(Stored data entries)

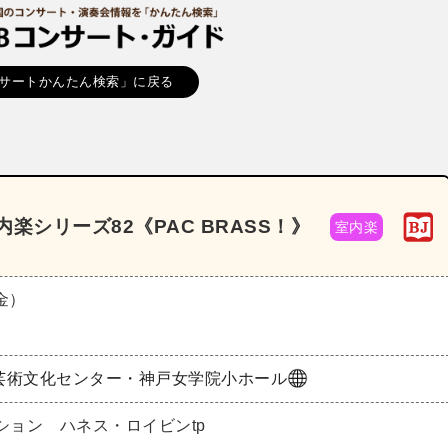
サートかんたん検索」に戻る
楽シリーズ82《PAC BRASS！》
室内楽
（金）
芸術文化センター・神戸女学院小ホール
ション ハネス・ロイビンtp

— EXERCISE INSTRUCTIONS —
Copy every record exactly, without the pictures.

— RESPONSE TO THIS EXERCISE —
サートかんたん検索」に戻る
楽シリーズ82《PAC BRASS！》
室内楽
（金）
芸術文化センター・神戸女学院小ホール
ション ハネス・ロイビンtp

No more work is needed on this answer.